Document layout detection data
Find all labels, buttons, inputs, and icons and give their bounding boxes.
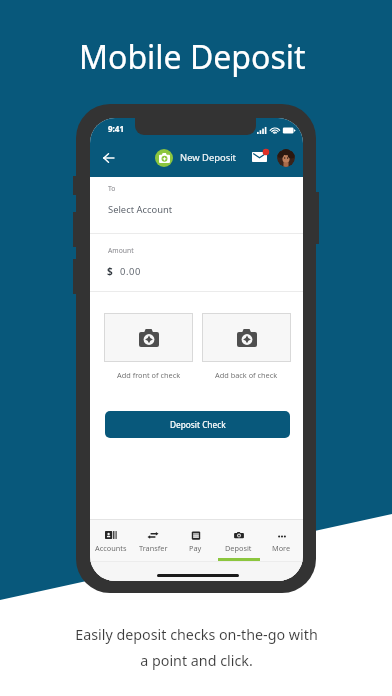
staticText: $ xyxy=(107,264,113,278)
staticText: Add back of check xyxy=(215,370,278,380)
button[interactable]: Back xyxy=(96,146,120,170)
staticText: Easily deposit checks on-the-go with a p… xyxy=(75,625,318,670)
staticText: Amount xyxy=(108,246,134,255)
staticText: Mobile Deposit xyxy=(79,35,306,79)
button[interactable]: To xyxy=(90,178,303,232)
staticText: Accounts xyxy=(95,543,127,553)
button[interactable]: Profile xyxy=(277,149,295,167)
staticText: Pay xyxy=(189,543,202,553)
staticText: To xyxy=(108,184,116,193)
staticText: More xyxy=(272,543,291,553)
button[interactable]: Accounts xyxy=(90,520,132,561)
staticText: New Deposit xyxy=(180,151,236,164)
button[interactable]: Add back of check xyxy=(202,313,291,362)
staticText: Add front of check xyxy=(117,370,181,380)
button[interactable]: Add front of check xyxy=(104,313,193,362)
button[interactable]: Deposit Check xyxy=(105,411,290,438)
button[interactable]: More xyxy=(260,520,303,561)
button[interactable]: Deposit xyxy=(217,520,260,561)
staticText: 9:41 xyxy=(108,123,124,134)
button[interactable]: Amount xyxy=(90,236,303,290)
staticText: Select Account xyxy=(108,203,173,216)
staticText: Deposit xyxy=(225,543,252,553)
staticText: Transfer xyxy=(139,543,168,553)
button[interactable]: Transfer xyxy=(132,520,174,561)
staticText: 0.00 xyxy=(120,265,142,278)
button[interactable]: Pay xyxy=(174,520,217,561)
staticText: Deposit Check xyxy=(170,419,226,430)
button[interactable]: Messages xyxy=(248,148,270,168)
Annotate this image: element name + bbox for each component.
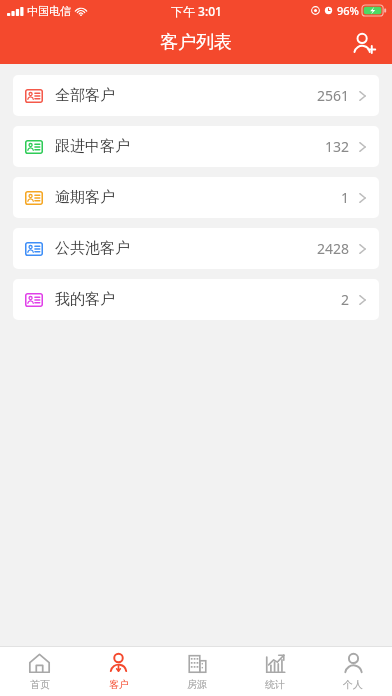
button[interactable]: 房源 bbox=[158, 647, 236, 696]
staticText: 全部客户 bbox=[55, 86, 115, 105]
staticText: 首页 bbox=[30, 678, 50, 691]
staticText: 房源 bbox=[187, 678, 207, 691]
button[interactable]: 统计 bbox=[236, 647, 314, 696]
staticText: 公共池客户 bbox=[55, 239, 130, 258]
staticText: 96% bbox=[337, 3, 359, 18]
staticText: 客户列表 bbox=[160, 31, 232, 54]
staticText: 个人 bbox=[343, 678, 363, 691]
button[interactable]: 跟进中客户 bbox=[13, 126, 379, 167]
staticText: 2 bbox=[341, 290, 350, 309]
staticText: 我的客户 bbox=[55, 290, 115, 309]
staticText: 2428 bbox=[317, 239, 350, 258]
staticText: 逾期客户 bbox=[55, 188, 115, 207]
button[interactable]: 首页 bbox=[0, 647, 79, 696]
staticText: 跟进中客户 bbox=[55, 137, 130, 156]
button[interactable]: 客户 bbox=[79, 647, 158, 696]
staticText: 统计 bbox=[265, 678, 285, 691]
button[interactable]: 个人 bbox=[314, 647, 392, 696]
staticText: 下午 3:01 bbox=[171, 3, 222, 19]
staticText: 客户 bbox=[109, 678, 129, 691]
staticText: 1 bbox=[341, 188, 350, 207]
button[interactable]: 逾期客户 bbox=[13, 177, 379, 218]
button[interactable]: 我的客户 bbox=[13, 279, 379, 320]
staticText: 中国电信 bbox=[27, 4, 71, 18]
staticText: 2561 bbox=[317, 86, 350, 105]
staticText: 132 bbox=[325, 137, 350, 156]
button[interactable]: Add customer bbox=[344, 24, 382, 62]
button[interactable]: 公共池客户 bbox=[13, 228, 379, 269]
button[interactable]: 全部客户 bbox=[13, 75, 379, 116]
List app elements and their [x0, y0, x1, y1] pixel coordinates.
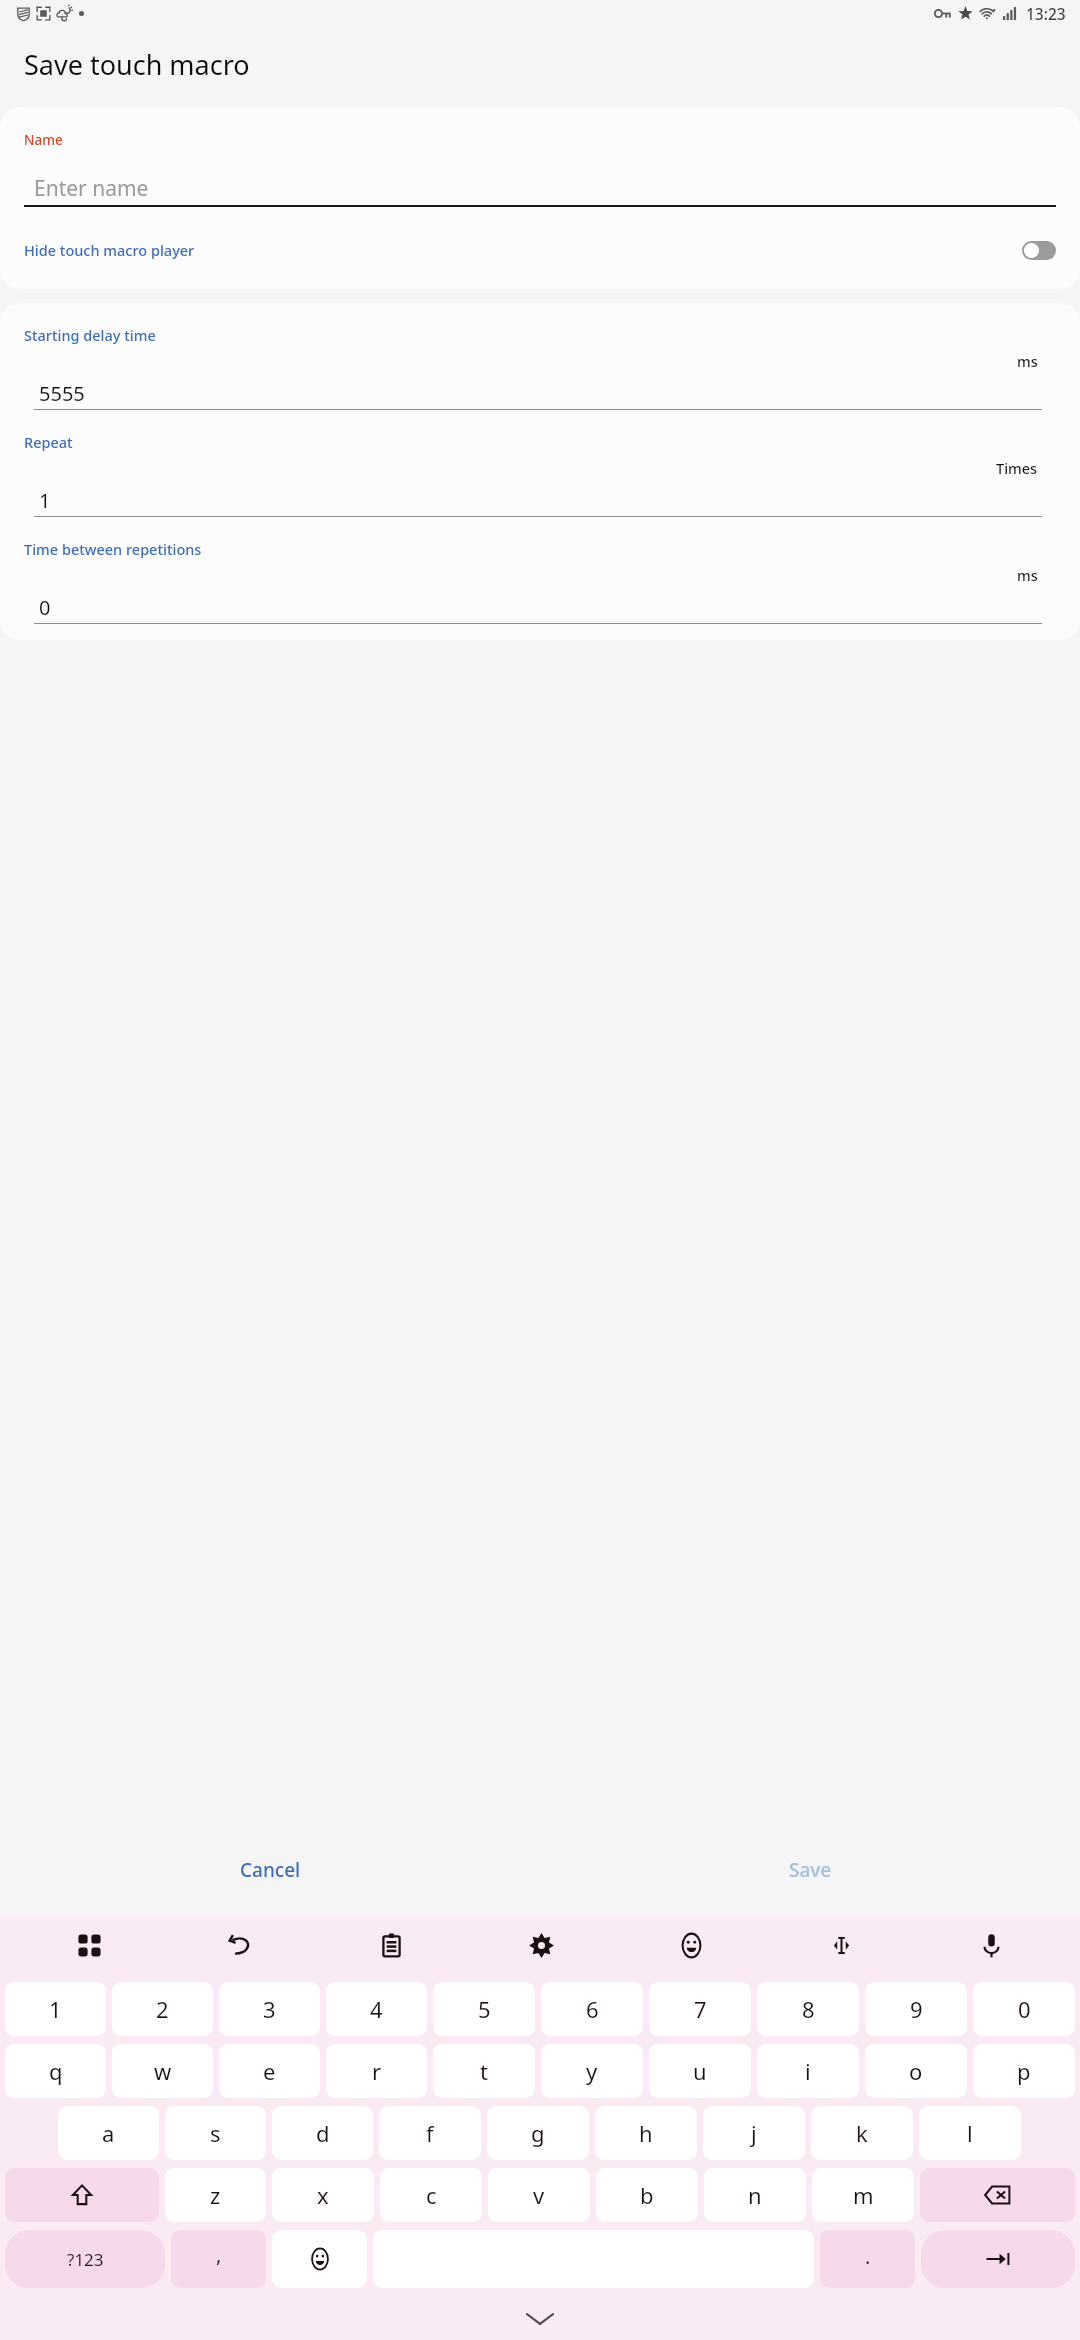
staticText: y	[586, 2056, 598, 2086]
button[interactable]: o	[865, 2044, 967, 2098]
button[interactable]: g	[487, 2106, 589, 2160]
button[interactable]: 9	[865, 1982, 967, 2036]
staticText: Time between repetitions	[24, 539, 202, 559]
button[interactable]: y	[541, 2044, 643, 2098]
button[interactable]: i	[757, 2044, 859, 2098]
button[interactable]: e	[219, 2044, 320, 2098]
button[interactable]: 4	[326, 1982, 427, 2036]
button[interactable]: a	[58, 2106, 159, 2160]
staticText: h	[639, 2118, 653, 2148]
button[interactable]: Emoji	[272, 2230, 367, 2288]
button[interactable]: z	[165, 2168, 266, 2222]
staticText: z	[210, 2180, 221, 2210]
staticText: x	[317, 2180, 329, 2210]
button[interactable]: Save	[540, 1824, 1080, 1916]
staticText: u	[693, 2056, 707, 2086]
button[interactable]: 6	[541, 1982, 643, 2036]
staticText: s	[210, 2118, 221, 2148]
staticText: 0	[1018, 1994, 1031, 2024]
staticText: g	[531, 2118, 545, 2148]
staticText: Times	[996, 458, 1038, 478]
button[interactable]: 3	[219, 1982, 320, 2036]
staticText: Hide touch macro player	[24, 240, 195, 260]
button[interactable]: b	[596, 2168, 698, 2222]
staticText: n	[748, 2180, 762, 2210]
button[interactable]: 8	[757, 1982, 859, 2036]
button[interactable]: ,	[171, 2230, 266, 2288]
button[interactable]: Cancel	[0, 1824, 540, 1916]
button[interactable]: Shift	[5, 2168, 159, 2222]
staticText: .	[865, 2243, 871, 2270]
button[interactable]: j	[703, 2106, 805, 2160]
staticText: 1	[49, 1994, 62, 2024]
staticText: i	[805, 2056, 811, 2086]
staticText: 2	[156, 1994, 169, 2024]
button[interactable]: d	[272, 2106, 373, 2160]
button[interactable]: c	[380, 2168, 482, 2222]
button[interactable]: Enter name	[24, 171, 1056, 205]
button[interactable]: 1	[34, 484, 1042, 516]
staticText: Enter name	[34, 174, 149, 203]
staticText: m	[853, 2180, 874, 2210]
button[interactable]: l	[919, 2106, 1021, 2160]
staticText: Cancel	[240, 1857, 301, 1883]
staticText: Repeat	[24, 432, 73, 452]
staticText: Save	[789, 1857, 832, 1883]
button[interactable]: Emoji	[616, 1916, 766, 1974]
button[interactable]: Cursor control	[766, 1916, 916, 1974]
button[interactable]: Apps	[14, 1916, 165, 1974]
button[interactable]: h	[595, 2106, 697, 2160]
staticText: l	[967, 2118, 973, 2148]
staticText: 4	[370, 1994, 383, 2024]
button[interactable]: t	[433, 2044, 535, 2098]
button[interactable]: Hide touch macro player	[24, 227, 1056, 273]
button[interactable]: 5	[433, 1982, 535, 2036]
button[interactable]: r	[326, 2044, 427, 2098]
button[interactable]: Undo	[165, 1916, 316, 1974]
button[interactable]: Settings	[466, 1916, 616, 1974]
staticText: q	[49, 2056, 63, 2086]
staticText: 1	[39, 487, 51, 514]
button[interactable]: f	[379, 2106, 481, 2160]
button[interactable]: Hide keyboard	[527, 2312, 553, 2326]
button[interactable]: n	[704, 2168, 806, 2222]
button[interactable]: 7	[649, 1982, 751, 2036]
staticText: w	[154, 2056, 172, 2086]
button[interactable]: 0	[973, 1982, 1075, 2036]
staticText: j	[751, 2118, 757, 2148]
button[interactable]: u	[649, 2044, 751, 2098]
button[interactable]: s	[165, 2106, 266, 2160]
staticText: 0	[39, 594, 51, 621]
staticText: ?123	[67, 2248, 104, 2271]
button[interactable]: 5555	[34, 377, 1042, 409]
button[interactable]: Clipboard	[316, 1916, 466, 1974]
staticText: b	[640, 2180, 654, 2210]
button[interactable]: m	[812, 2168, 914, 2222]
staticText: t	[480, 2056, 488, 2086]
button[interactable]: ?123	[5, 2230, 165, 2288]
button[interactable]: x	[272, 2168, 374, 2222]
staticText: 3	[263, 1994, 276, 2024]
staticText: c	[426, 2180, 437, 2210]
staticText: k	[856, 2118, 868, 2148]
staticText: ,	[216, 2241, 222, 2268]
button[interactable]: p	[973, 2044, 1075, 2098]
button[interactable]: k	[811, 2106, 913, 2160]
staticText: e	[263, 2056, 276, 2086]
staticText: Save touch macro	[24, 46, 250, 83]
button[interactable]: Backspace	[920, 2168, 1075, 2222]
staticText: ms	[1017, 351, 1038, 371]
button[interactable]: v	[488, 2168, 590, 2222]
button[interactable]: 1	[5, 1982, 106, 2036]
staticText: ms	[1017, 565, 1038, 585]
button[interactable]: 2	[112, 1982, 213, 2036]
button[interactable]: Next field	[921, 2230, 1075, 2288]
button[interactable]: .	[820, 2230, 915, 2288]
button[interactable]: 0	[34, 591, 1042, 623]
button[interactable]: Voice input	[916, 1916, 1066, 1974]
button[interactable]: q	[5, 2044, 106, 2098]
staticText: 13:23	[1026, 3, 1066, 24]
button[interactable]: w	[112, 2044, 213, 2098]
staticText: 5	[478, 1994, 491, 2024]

**The task:**
All lines above with "their" in them should be returned.

**Answer for this exercise:**
Find all labels, buttons, inputs, and icons and give their bounding boxes.
List app elements and their [x0, y0, x1, y1] pixel coordinates.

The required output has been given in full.